La seconda considerazione certa è l’assenza di una teoria di carattere generale ed inderogabile, in presenza della quale coloro, che si fossero imbattuti nelle sopravvenienze, avrebbero dovuto tassativamente non allontanarsi dalla disciplina; invece abbiamo notato che, decidendo come risolvere le fattispecie specifiche venissero derogati principi fondamentali

dell’ordinamento giuridico romano, come ad esempio il periculum est

emptoris o le stesse regole che derivarono dai pareri dei giuristi come

Ulpiano, Africano ed altri a proposito dell’ argomento in esame.

Il terzo punto fermo è che non rileva una distinzione fra circostanze che rendono impossibile una prestazione e circostanze che la rendono più difficile o più onerosa. Nel contratto di locazione di fondi agricoli o di edifici si profila, invece, sul piano delle conseguenze giuridiche, una differenza tra eventi successivi che portano ad un’impossibilità temporanea dell’adempimento, ad esempio, per una cattiva annata agraria o per il necessario rifacimento dell’edificio, ed eventi da cui deriva invece un’impossibilità definitiva. I primi occasionano una corrispondente sospensione temporanea anche della controprestazione, determinando un riassestamento delle situazioni dei contraenti, mentre i secondi hanno come conseguenza per la parte inadempiente il risarcimento dei danni.
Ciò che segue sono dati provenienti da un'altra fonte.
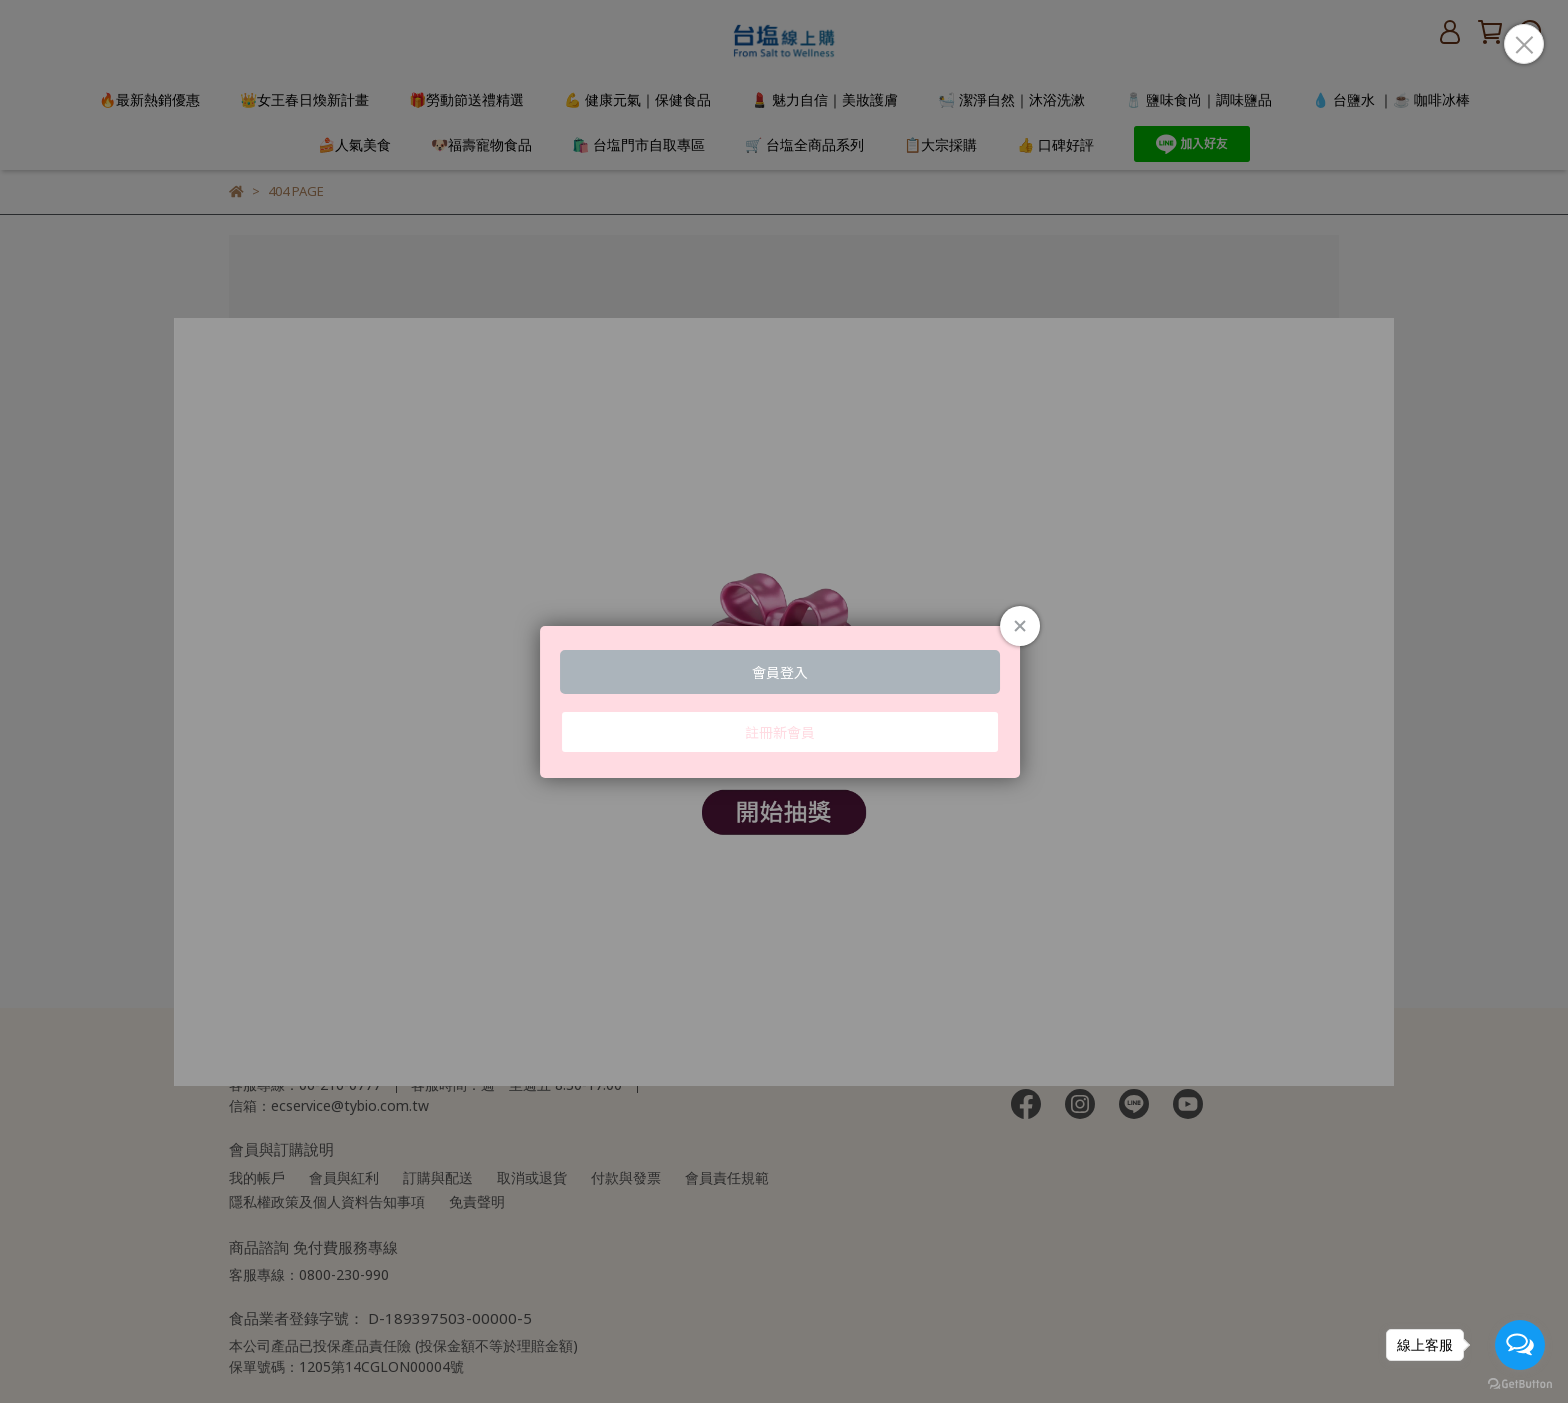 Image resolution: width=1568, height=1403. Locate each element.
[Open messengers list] (1520, 1345)
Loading (784, 702)
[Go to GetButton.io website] (1520, 1383) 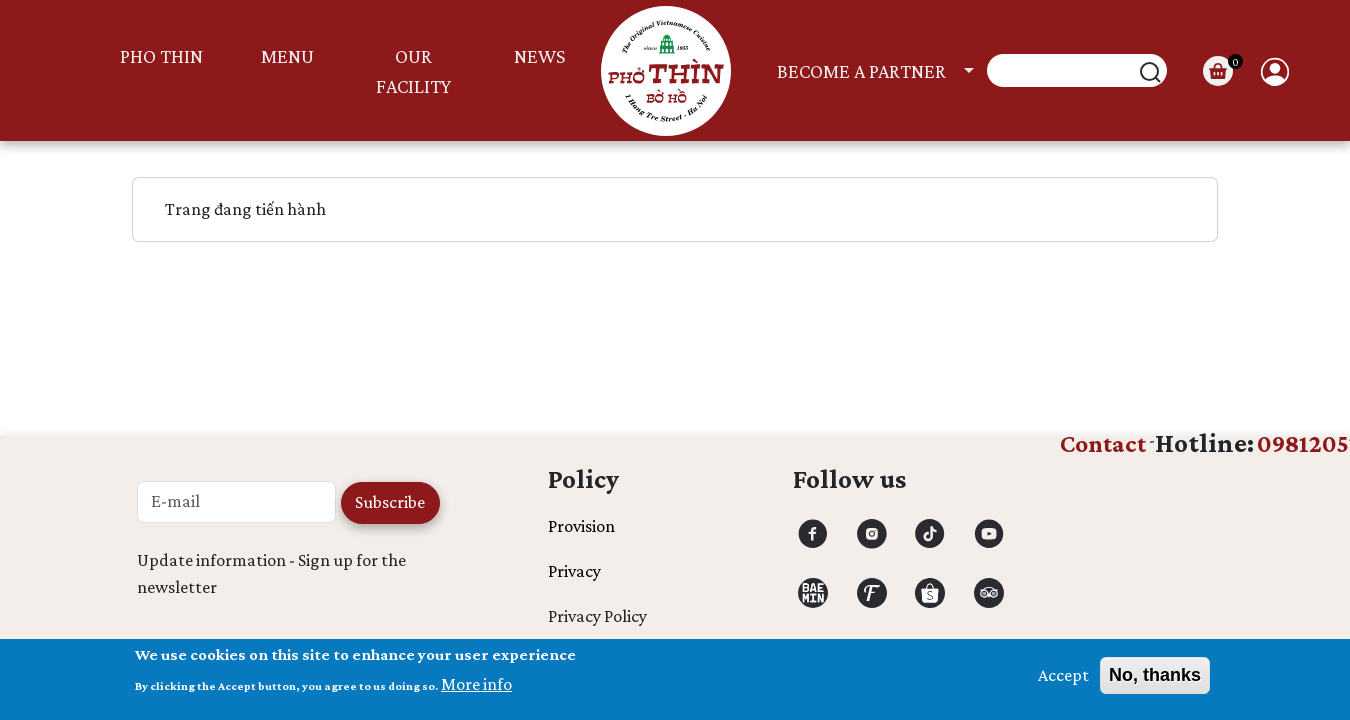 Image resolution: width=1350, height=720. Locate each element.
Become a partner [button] (861, 71)
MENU (287, 56)
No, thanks (1155, 681)
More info (476, 690)
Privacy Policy (597, 616)
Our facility (413, 71)
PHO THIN (161, 56)
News (539, 56)
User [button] (1275, 71)
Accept (1063, 681)
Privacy (574, 571)
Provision (581, 526)
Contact (1103, 443)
La quarta ed ultima considerazione certa consiste nella gran quantità di strumenti giuridici che la giurisprudenza, la Cancelleria e le stesse parti contraenti avrebbero potuto usufruire per risolvere le difficoltà giuridiche determinate dagli accadimenti sopraggiunti: la distribuzione dei rischi fra contraenti, la rinegoziazione delle clausole contrattuali, il regime inerente al tipo contrattuale, la previsione delle circostanze sopravvenute nel contratto e negli usi locali, la buona fede nell’esecuzione del contratto, il ruolo della causa di un’ attribuzione patrimoniale, la rilevanza delle situazioni personali dei contraenti, il recesso unilaterale del contraente. I meccanismi qui elencati sono una conferma dell’assenza di una materia sistematica del fenomeno, ma di un approccio casistico che forniva la soluzione, trattandosi di un apparato flessibile e dinamico che si adattava al continuo mutamento delle circostanze, per il quale gli organi giudicanti sceglievano quale regime giuridico, principio o regola applicare senza elevare un criterio superiore rispetto agli altri. Il principio di fides bona,

comunque, ad una attenta comparazione con gli altri precetti impiegati, sembrerebbe meglio rispondere alla più importante finalità che i giuristi romani si prefissavano: il miglior soddisfacimento degli interessi dei privati, dato che veniva adoperato per rimettere in equilibro le posizioni effettive delle parti contraenti mutate dalle conseguenze del fenomeno delle sopravvenienze.